- [Your assignment] Starting at the line that contains "Bonusbetrag pro Intervall" and ending at the line that contains "ежемесячных скидках и акциях", the lines below are to be given again exactly, with nothing added.
Supplied records section start
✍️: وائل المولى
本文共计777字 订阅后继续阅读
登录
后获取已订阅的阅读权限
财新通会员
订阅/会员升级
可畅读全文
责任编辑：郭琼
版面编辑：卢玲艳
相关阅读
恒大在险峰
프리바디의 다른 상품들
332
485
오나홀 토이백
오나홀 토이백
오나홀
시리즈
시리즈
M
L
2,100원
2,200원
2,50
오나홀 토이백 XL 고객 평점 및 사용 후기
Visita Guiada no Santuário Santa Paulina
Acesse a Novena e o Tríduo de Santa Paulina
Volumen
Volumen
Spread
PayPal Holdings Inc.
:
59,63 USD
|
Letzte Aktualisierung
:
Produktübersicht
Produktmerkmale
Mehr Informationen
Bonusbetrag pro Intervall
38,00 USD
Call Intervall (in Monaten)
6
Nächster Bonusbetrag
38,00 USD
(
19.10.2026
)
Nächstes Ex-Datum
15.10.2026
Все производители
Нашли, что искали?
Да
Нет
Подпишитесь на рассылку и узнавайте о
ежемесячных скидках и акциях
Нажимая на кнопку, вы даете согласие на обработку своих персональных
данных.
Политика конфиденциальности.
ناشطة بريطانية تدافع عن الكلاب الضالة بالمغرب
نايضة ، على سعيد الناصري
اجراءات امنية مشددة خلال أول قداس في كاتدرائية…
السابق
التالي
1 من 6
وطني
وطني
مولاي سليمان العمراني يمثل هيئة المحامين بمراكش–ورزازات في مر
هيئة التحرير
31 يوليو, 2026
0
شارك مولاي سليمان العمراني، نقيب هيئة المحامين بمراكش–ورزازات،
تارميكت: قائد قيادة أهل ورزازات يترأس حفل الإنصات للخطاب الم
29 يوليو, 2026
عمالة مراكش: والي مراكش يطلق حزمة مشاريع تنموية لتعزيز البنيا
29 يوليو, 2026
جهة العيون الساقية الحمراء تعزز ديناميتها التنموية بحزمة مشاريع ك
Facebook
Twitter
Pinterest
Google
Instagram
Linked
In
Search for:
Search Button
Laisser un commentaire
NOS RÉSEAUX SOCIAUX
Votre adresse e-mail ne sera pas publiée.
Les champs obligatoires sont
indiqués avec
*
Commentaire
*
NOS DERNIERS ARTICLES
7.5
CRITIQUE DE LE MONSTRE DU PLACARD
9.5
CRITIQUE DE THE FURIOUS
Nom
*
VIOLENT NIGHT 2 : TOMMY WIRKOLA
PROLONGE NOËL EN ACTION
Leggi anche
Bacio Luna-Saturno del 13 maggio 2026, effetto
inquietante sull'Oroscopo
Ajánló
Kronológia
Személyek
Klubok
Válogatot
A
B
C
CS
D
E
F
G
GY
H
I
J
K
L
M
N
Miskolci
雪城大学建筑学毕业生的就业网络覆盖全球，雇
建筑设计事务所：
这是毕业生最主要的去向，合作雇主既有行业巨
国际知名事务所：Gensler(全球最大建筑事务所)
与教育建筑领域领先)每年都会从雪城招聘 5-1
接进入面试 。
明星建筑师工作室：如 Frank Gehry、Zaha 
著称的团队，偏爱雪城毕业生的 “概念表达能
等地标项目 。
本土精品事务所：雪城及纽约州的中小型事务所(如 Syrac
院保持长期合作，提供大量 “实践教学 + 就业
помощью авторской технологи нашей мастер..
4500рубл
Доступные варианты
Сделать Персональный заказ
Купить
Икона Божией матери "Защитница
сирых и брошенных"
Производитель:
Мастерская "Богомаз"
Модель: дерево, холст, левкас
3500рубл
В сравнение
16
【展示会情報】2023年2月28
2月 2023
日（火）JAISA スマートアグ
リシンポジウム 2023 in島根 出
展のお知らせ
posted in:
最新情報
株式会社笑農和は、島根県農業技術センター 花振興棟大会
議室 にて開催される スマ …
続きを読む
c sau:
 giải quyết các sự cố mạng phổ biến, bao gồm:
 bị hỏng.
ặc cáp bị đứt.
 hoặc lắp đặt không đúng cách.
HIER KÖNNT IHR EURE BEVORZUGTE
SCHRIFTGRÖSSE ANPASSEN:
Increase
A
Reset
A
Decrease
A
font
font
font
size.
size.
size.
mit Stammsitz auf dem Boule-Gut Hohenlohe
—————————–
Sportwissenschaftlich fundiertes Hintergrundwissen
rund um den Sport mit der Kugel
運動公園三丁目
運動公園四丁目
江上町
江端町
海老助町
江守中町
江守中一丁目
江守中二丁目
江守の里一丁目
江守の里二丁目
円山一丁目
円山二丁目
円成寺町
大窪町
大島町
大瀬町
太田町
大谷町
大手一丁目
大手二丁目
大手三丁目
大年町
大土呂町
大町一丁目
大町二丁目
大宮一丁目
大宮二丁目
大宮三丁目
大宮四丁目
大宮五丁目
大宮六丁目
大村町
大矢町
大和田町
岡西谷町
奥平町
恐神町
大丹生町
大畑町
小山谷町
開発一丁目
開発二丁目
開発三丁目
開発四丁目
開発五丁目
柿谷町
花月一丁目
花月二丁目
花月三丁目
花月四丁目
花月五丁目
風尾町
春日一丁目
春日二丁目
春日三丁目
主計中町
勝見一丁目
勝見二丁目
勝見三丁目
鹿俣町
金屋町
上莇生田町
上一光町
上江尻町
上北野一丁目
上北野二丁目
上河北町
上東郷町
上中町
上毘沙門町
Supplied records section end
- [Expected output]
Bonusbetrag pro Intervall
38,00 USD
Call Intervall (in Monaten)
6
Nächster Bonusbetrag
38,00 USD
(
19.10.2026
)
Nächstes Ex-Datum
15.10.2026
Все производители
Нашли, что искали?
Да
Нет
Подпишитесь на рассылку и узнавайте о
ежемесячных скидках и акциях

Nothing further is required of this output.